C’est-à-dire que les fabricants découvrent des lacunes dans leurs logiciel et les comblent au fur et à mesure avec ce qu’ils appellent des «patches».


Exactement. Et c’est bien le cœur du problème: les fabricants de logiciels ne peuvent pas être tenus responsables de ces lacunes.




L’entreprise d’armement Ruag a été la cible d’une cyberattaque en 2015. Les hackers auraient subtilisé près de 20 gigabytes de données.

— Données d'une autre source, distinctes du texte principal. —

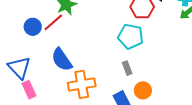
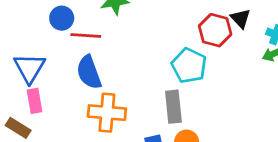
red line: (53, 22) -> (86, 36), moved, turned 30
gray rectangle: (127, 68) -> (173, 107), size x1.6

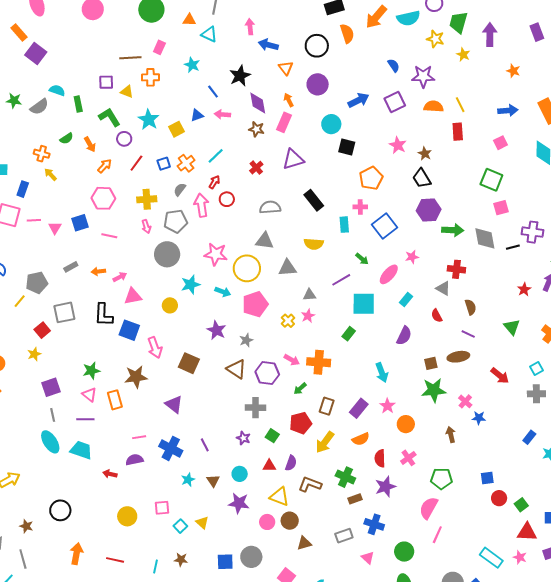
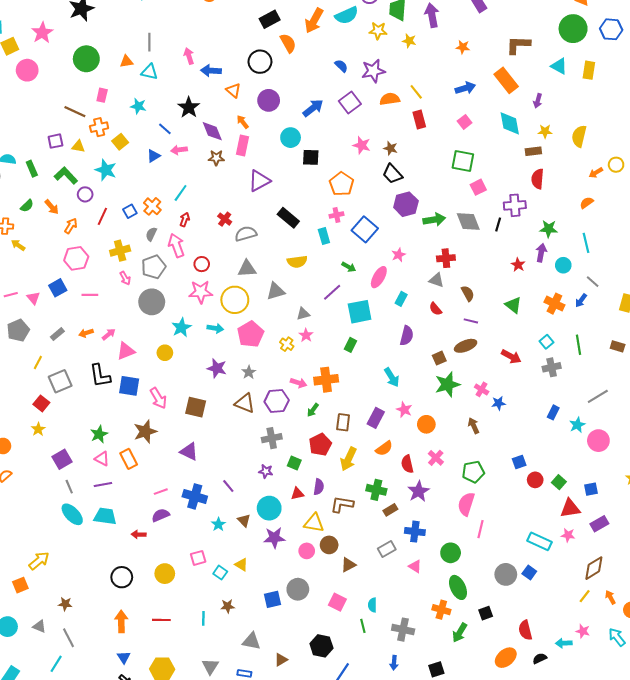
brown line: (130, 58) -> (75, 112), turned 40
yellow square: (176, 129) -> (120, 142), moved
red cross: (256, 168) -> (225, 219), moved
red circle: (227, 199) -> (202, 264), moved
black line: (513, 247) -> (498, 224), turned -48
gray pentagon: (37, 283) -> (18, 330), moved
yellow line: (20, 301) -> (38, 363), moved
cyan circle: (240, 474) -> (269, 508), size x1.5
black circle: (60, 510) -> (122, 577), moved

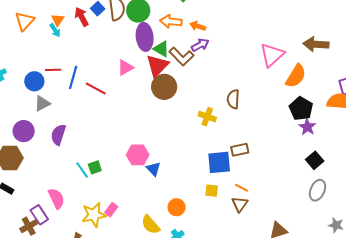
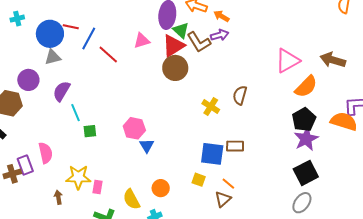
blue circle: (34, 81) -> (50, 34), size x1.4
purple star: (307, 127) -> (306, 139), size x1.4
black square: (315, 160) -> (306, 173), size x1.4
cyan line: (82, 170) -> (76, 113), moved
pink rectangle: (111, 210) -> (97, 187), moved, turned -40

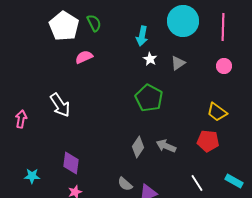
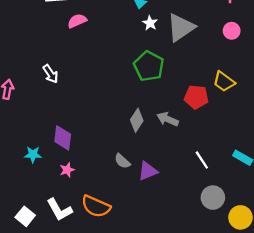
gray triangle: (178, 63) -> (181, 27), size x1.8
white arrow: (60, 105) -> (51, 74), size x0.7
red pentagon: (208, 141) -> (196, 97), moved
cyan star: (32, 176) -> (33, 154), moved

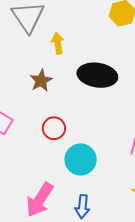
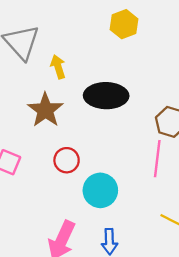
brown star: (41, 81) -> (45, 110), size x1.4

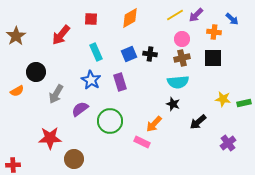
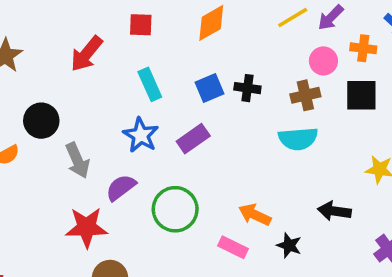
pink circle: (182, 39) -> (323, 61), moved
purple rectangle: (120, 82) -> (193, 139), turned 72
gray arrow: (56, 94) -> (77, 160), turned -54
black star: (173, 104) -> (289, 245), moved
black arrow: (198, 122) -> (334, 211), turned 48
orange arrow: (154, 124) -> (255, 215), turned 72
red star: (50, 138) -> (87, 227), moved

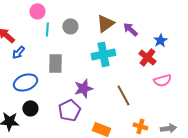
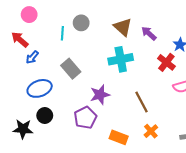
pink circle: (37, 11) -> (29, 15), moved
brown triangle: (105, 23) -> (123, 27), turned -42
gray circle: (70, 26) -> (81, 23), moved
gray rectangle: (55, 63) -> (71, 69), turned -42
orange cross: (140, 126) -> (151, 131), moved, turned 32

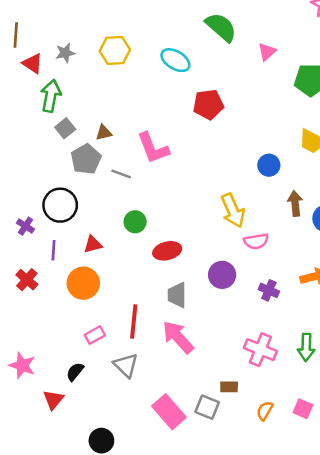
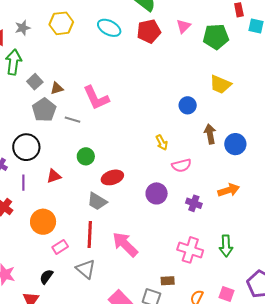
pink triangle: (267, 52) -> (183, 26), moved
red pentagon: (208, 104) -> (149, 31), moved
gray square: (65, 128) -> (35, 82), moved
yellow arrow: (233, 210) -> (162, 143), size x0.6
orange circle: (83, 283) -> (43, 222), moved
gray trapezoid: (177, 295) -> (97, 201), moved, turned -55

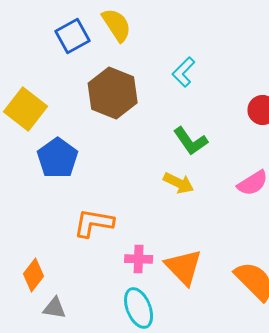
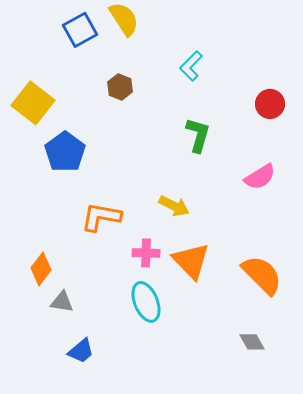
brown hexagon: (113, 93) -> (120, 87), size x0.5
green L-shape: (191, 141) -> (198, 135), turned -129
yellow arrow: (179, 183) -> (174, 206), moved

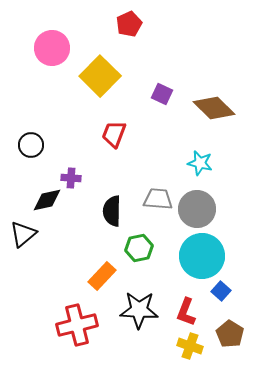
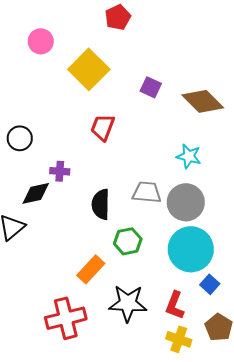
pink circle: (52, 48) -> (41, 41), size x0.7

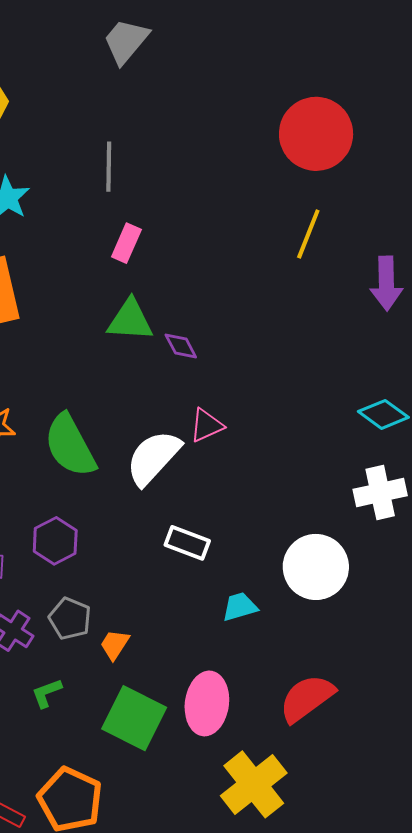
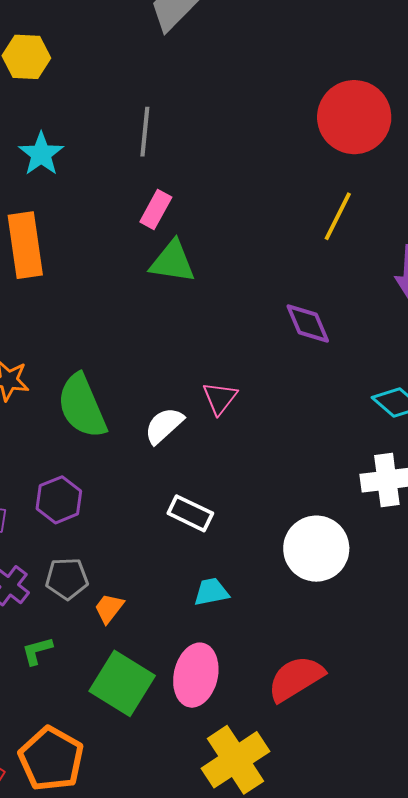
green triangle: (130, 320) -> (172, 262), moved
purple diamond: (181, 346) -> (308, 324), moved, size x1.4
pink triangle: (207, 425) -> (220, 398), turned -33
white semicircle: (153, 458) -> (164, 425), size x0.7
cyan trapezoid: (240, 607) -> (211, 592), moved
gray pentagon: (70, 619) -> (67, 579), turned -30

La plus grave attaque perpétrée à ce jour contre des boutiques en ligne suisses: en mars 2016, des hackers ont notamment paralysé Digitec, Galaxus et Interdiscount.

 


Et pourquoi en est-il ainsi?


Le spécialiste en sécurité de notoriété internationale Dan Geer a dit un jour qu’il existe deux industries exemptes de responsabilité du fait des produits: les religions et les fabricants de logiciels. Les fabricants de voitures par exemple sont tenus responsables des accidents imputés à des défauts de construction. Nous connaissons tous les coûteuses actions de rappels de véhicules de l’industrie automobile. L’industrie des logiciels, par contre, commercialise trop souvent des produits à demi finis. Et ceci pour des raisons purement économiques: celui qui arrive le premier sur le marché avec son produits fait en général de meilleures affaires.

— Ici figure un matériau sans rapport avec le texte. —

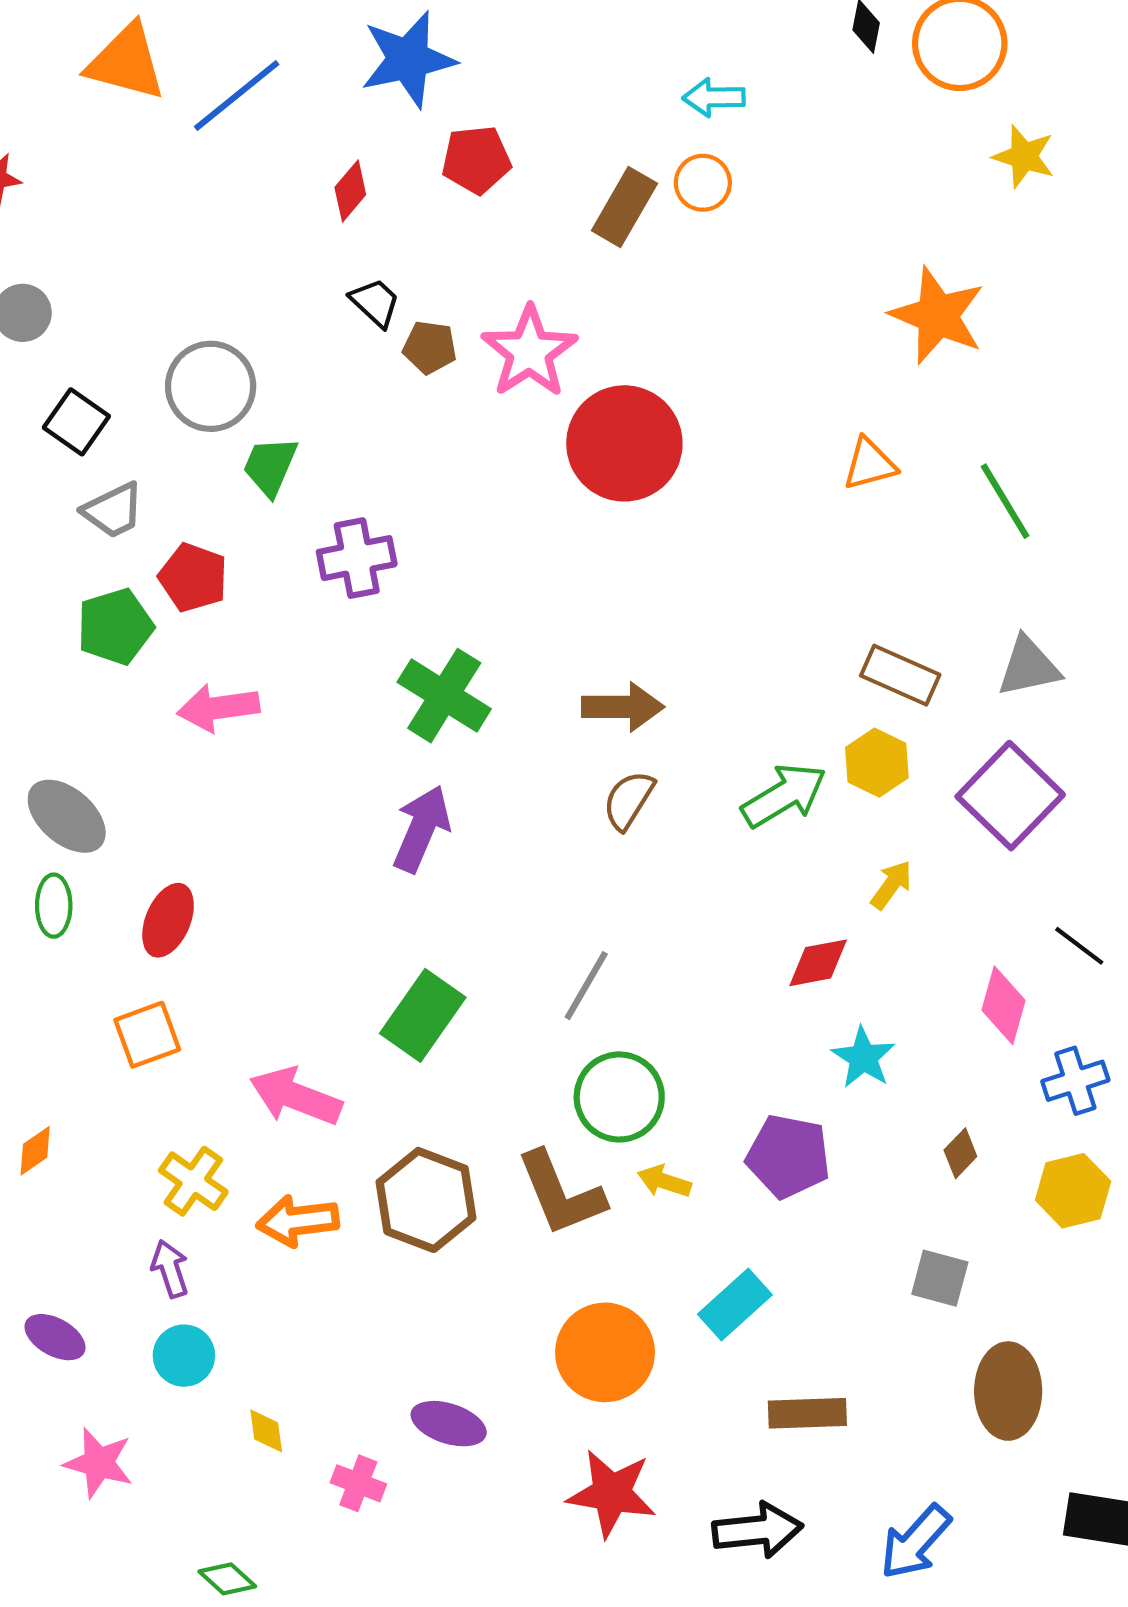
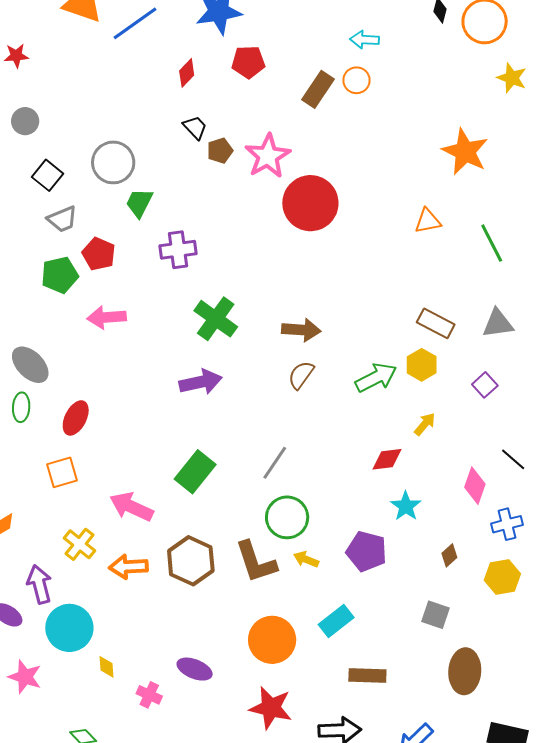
brown pentagon: (430, 347) -> (220, 151), turned -30
purple square: (1010, 796) -> (485, 385), size x0.5
purple arrow: (422, 829) -> (201, 382), turned 51
purple arrow: (170, 1269) -> (39, 584), moved, size x1.4
cyan circle: (184, 1356) -> (69, 628), size x1.6

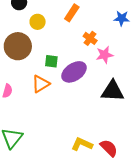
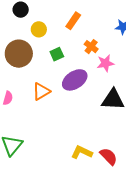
green square: (51, 61) -> (57, 54), moved, turned -32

«Il faut aussi se modérer dans le nombre de programmes installés. Cela permet de maintenir la complexité à un niveau plus bas et d’améliorer la sécurité. »




Au détriment de la qualité?


Oui. Le logiciel vendu n’est souvent pas encore terminé. Un «update» n’est rien d’autre que la réparation d’un produit livré avec des défauts. Et les fabricants de logiciels ne peuvent pas être tenus responsables de ces lacunes.



Vous dites que la sécurité absolue n’existe pas. Faut-il en conclure que l’utilisateur privé est impuissant?


Non, pas du tout. Comme je l’ai déjà mentionné, d’un point de vue technique, il faut s’assurer que le système d’exploitation et les logiciels soient toujours à jour et que les programmes de sécurité soient installés. Et bien entendu, il faut aussi agir de manière responsable en réfléchissant avant de cliquer et en évitant d’utiliser son PC pour certaines choses. On peut ainsi notablement augmenter la sécurité. Il faut aussi se modérer dans le nombre de programmes installés. Cela permet de maintenir la complexité à un niveau plus bas et d’améliorer la sécurité.



Et que font les opérateurs de télécommunications pour améliorer la sécurité?


Ils sont très actifs en arrière-plan. Une équipe spéciale de Swisscom surveille de près les zones sombres d’internet. Si nous y découvrons des informations pertinentes pour notre travail, nous devenons tout de suite actifs. Si par exemple nous constatons que du spam est expédié depuis le PC d’un client, nous l’avertissons qu’il a un problème. Nous sommes ainsi en mesure d’informer chaque année de nombreux clients que quelque chose n’est pas en ordre sur leur PC.



Qui est Stefan Frei?

Stefan Frei est Security Architect chez Swisscom et travaille depuis près de 20 ans dans le domaine de la sécurité informatique. Sur mandat de grandes sociétés, il a également œuvré comme «hacker éthique» pour percer à jour les failles des réseaux IT. Stefan Frei est en outre chargé d’enseignement à l’EPFZ en matière de cybersécurité et de sécurité des réseaux.